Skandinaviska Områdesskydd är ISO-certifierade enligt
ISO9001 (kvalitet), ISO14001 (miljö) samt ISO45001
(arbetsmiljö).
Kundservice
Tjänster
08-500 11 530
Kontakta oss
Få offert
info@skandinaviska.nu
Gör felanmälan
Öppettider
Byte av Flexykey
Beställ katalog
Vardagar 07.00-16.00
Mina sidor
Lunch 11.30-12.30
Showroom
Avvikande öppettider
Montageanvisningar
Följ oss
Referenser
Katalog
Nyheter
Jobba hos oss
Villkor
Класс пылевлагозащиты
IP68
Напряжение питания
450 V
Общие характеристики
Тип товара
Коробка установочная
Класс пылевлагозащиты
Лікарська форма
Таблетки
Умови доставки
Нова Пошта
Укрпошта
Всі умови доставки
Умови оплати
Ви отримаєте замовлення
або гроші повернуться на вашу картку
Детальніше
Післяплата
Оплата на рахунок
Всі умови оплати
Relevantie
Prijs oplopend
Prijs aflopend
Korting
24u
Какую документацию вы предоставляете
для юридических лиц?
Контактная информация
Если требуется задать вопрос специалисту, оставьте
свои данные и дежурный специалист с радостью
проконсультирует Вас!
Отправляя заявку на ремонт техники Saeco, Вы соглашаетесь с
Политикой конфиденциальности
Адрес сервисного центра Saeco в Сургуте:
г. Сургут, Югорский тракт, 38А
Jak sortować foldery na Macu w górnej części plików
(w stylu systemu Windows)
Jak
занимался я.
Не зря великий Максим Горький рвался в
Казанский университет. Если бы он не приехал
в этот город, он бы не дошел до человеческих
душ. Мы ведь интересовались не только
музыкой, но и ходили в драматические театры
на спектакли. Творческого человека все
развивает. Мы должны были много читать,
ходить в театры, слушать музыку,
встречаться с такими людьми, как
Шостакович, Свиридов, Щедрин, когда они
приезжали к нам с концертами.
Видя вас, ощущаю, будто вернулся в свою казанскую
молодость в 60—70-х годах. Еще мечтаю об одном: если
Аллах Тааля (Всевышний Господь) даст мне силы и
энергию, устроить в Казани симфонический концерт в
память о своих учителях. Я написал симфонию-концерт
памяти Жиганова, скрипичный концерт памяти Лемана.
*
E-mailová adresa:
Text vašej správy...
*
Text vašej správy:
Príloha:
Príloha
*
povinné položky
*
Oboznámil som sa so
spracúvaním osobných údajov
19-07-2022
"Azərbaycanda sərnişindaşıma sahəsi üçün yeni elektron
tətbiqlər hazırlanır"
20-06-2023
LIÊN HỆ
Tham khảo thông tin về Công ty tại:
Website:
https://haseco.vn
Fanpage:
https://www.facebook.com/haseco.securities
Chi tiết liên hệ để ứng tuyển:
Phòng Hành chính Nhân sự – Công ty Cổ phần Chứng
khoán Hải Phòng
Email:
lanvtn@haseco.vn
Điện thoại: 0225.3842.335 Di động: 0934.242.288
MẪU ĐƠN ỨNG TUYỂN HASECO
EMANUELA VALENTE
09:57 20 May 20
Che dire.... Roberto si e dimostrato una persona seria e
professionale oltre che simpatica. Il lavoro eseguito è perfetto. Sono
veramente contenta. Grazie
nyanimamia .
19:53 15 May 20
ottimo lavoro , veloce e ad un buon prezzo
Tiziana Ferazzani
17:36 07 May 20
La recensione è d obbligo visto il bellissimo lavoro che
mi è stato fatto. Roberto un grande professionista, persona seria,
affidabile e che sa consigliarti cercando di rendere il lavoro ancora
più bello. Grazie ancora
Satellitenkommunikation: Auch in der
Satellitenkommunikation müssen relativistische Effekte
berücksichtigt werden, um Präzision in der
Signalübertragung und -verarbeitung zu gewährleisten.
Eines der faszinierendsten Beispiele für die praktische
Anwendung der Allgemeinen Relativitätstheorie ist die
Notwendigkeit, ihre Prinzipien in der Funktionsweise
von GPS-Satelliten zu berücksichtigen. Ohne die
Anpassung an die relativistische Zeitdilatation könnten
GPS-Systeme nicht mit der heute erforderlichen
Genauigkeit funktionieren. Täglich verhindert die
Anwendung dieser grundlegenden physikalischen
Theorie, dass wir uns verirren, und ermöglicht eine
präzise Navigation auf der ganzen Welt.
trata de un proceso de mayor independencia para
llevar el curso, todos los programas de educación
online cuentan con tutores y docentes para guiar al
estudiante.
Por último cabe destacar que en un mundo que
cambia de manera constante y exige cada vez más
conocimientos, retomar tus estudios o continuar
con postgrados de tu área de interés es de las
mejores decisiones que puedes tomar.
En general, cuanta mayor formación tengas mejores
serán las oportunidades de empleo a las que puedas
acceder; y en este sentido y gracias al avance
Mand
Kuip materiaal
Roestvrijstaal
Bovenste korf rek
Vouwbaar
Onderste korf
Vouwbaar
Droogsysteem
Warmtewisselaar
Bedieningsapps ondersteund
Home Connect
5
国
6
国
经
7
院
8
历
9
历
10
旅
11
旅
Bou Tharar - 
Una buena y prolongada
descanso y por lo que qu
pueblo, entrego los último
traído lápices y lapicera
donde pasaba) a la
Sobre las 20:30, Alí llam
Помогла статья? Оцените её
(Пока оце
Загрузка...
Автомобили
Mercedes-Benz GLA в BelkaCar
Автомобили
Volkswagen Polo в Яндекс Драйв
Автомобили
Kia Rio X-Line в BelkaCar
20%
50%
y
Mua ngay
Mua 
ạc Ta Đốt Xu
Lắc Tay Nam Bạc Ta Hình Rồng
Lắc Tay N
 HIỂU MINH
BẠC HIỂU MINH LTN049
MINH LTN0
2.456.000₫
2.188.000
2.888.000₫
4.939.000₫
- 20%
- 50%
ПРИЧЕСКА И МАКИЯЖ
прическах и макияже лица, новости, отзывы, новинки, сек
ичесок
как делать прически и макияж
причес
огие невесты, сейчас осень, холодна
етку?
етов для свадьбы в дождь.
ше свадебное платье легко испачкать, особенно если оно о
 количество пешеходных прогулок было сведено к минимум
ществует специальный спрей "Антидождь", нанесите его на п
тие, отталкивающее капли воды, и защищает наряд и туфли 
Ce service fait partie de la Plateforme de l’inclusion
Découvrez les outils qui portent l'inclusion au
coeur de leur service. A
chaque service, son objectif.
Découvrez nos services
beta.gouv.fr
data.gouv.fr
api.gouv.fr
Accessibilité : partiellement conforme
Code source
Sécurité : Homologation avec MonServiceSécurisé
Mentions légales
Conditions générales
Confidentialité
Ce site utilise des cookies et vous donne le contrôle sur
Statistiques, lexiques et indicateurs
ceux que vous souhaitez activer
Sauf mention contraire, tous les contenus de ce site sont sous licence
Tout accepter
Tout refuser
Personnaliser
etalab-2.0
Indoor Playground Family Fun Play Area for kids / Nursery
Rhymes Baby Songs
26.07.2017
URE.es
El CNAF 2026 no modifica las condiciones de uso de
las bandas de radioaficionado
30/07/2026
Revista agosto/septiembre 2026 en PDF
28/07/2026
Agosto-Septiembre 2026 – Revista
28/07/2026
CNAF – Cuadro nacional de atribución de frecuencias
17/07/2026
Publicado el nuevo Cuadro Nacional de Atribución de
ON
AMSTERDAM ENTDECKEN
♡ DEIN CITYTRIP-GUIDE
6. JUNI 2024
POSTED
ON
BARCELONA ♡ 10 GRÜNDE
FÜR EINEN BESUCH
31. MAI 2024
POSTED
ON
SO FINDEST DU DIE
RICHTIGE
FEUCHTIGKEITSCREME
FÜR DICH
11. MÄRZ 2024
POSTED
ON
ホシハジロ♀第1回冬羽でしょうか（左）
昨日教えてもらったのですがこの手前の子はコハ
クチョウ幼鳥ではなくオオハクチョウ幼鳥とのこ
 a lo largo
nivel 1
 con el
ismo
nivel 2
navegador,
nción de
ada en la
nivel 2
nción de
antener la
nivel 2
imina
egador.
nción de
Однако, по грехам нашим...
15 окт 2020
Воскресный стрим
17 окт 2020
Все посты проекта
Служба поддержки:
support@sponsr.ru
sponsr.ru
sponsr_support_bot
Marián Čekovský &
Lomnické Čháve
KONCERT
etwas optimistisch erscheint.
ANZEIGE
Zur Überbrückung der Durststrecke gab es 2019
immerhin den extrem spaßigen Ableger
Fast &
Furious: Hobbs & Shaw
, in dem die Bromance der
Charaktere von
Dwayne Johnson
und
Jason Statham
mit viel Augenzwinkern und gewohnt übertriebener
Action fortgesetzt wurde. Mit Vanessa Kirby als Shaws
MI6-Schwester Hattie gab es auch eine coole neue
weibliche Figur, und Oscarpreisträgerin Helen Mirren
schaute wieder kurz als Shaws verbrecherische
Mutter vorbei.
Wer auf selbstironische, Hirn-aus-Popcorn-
◇ ◇ ◇ ◇
# [What you have to do]
Without changing anything, quote the lines from the top of the data to the line that contains "Коробка установочная", including that line.

# [Solution]
Skandinaviska Områdesskydd är ISO-certifierade enligt
ISO9001 (kvalitet), ISO14001 (miljö) samt ISO45001
(arbetsmiljö).
Kundservice
Tjänster
08-500 11 530
Kontakta oss
Få offert
info@skandinaviska.nu
Gör felanmälan
Öppettider
Byte av Flexykey
Beställ katalog
Vardagar 07.00-16.00
Mina sidor
Lunch 11.30-12.30
Showroom
Avvikande öppettider
Montageanvisningar
Följ oss
Referenser
Katalog
Nyheter
Jobba hos oss
Villkor
Класс пылевлагозащиты
IP68
Напряжение питания
450 V
Общие характеристики
Тип товара
Коробка установочная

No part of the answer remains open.